I have wanted to see contrasts inside a specified model:
is_service ~ action_count * document_entropy
The full dataset is loaded in the code.
Overall the data are these:
> str(dat)
'data.frame':   6432 obs. of  3 variables:
 $ action_count    : num  0.0759 0.1505 0.1435 0.1535 0.2067 ...
 $ document_entropy: num  -0.667 -0.667 -0.667 -0.667 -0.667 ...
 $ is_service      : int  0 0 0 0 0 0 0 0 0 0 ...
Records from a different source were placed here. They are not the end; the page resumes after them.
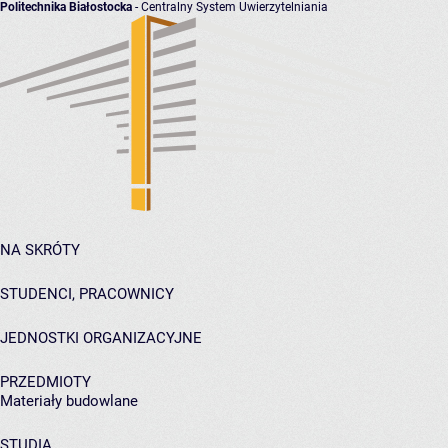
Politechnika Białostocka
- Centralny System Uwierzytelniania
NA SKRÓTY
STUDENCI, PRACOWNICY
JEDNOSTKI ORGANIZACYJNE
PRZEDMIOTY
Materiały budowlane
STUDIA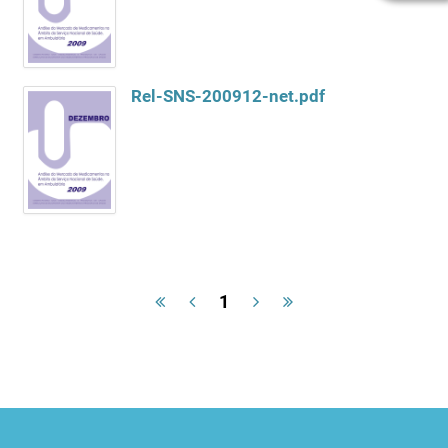
Rel-SNS-200912-net.pdf
1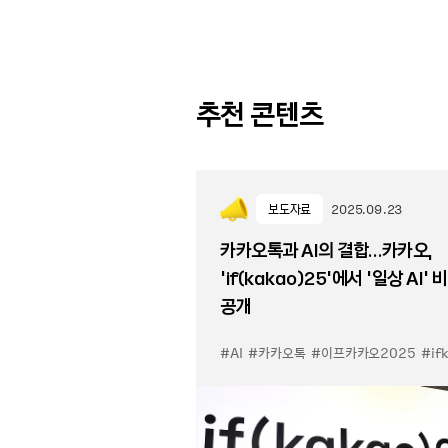
추천 콘텐츠
보도자료
2025.09.23
카카오톡과 AI의 결합…카카오,
‘if(kakao)25’에서 ‘일상 AI’ 
공개
#AI
#카카오톡
#이프카카오2025
#ifka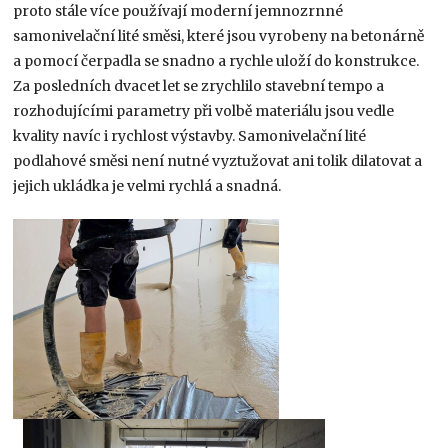
proto stále více používají moderní jemnozrnné
samonivelační lité směsi, které jsou vyrobeny na betonárně
a pomocí čerpadla se snadno a rychle uloží do konstrukce.
Za posledních dvacet let se zrychlilo stavební tempo a
rozhodujícími parametry při volbě materiálu jsou vedle
kvality navíc i rychlost výstavby. Samonivelační lité
podlahové směsi není nutné vyztužovat ani tolik dilatovat a
jejich ukládka je velmi rychlá a snadná.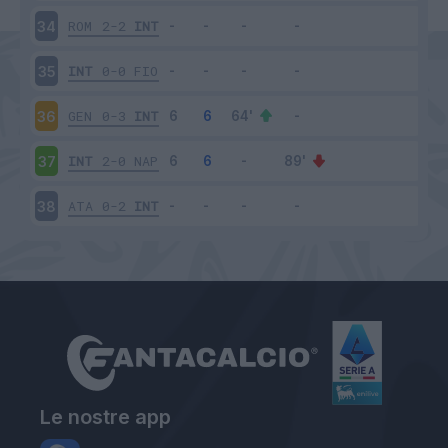
ROM
2-2
INT
34
INT
0-0
FIO
35
GEN
0-3
INT
36
INT
2-0
NAP
37
ATA
0-2
INT
38
Le nostre app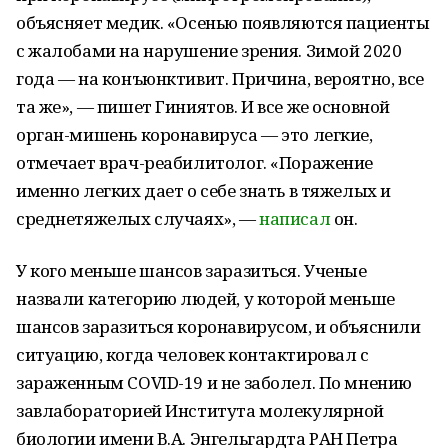
объясняет медик. «Осенью появляются пациенты
с жалобами на нарушение зрения. Зимой 2020
года — на конъюнктивит. Причина, вероятно, все
та же», — пишет Гиниятов. И все же основной
орган-мишень коронавируса — это легкие,
отмечает врач-реабилитолог. «Поражение
именно легких дает о себе знать в тяжелых и
среднетяжелых случаях», —
написал
он.
У кого меньше шансов заразиться. Ученые
назвали категорию людей, у которой меньше
шансов заразиться коронавирусом, и объяснили
ситуацию, когда человек контактировал с
зараженным COVID-19 и не заболел. По мнению
завлабораторией Института молекулярной
биологии имени В.А. Энгельгардта РАН Петра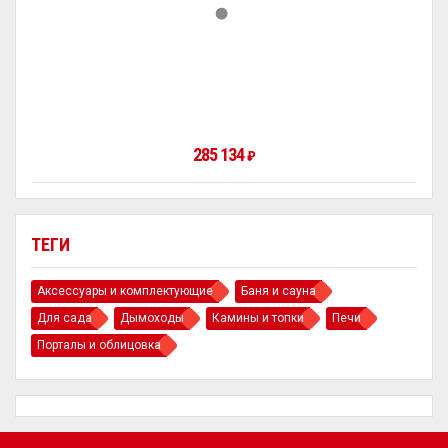
285 134
₽
ТЕГИ
Аксессуары и комплектующие
Баня и сауна
Для сада
Дымоходы
Камины и топки
Печи
Порталы и облицовка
The target column has this binomial distribution:
> table(dat$is_service)
   0    1 
6291  141 
Input columns are z-normalized and distributed as follows:
It is interesting to see that when I fit this model (1st part of the code) the procedure ends without a warnings.
However, when I run contrasts with the stats::anova (2nd part of code) it does return warnings.
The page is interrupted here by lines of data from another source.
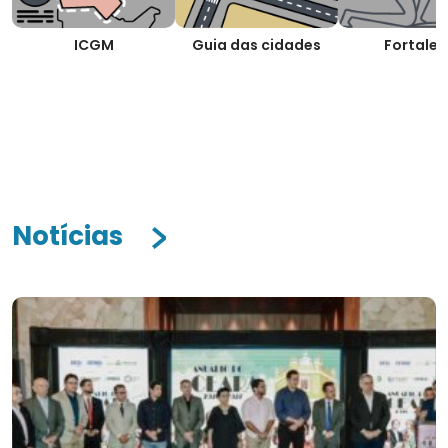
ICGM
Guia das cidades
Fortalez
Notícias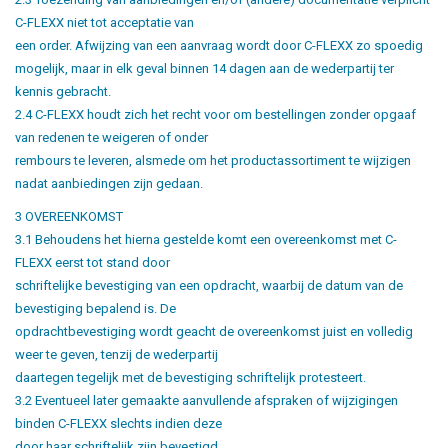
C-FLEXX niet tot acceptatie van
een order. Afwijzing van een aanvraag wordt door C-FLEXX zo spoedig
mogelijk, maar in elk geval binnen 14 dagen aan de wederpartij ter
kennis gebracht.
2.4 C-FLEXX houdt zich het recht voor om bestellingen zonder opgaaf
van redenen te weigeren of onder
rembours te leveren, alsmede om het productassortiment te wijzigen
nadat aanbiedingen zijn gedaan.
3 OVEREENKOMST
3.1 Behoudens het hierna gestelde komt een overeenkomst met C-
FLEXX eerst tot stand door
schriftelijke bevestiging van een opdracht, waarbij de datum van de
bevestiging bepalend is. De
opdrachtbevestiging wordt geacht de overeenkomst juist en volledig
weer te geven, tenzij de wederpartij
daartegen tegelijk met de bevestiging schriftelijk protesteert.
3.2 Eventueel later gemaakte aanvullende afspraken of wijzigingen
binden C-FLEXX slechts indien deze
door haar schriftelijk zijn bevestigd.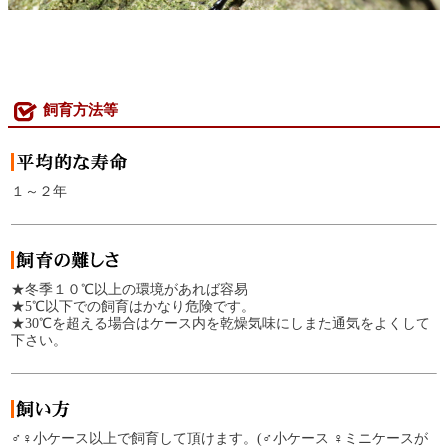
飼育方法等
１～２年
★冬季１０℃以上の環境があれば容易
★5℃以下での飼育はかなり危険です。
★30℃を超える場合はケース内を乾燥気味にしまた通気をよくして
下さい。
♂♀小ケース以上で飼育して頂けます。(♂小ケース ♀ミニケースが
Question: Why is that happening, and which level is more alarming: single model or the anova analysis of it?
list.of.packages <- c('RCurl')
new.packages <- list.of.packages[!(list.of.packages %in% installed.packages()[,"Package"])]
if(length(new.packages)) install.packages(new.packages)
library(RCurl)
x <- getURL("https://rawgit.com/alexmosc/FX_Big_Experiment/master/service_train_saved.csv")
dat <- read.csv(text = x)
dat$X <- NULL
str(dat)
# first part
summary(
     glm(formula = is_service ~ action_count * document_entropy
         , family = binomial(link = 'logit'),
         data = dat
     )
)
# second part
anova(
     glm(formula = is_service ~ 1
         , family = binomial(link = 'logit')
         , data = dat
     )
     , glm(formula = is_service ~ action_count
           , family = binomial(link = 'logit')
           , data = dat
     )
     , glm(formula = is_service ~ action_count + document_entropy
           , family = binomial(link = 'logit')
           , data = dat
     )
     , glm(formula = is_service ~ action_count + document_entropy + action_count:document_entropy
           , family = binomial(link = 'logit')
           , data = dat
     )
     , test = "Chisq"
)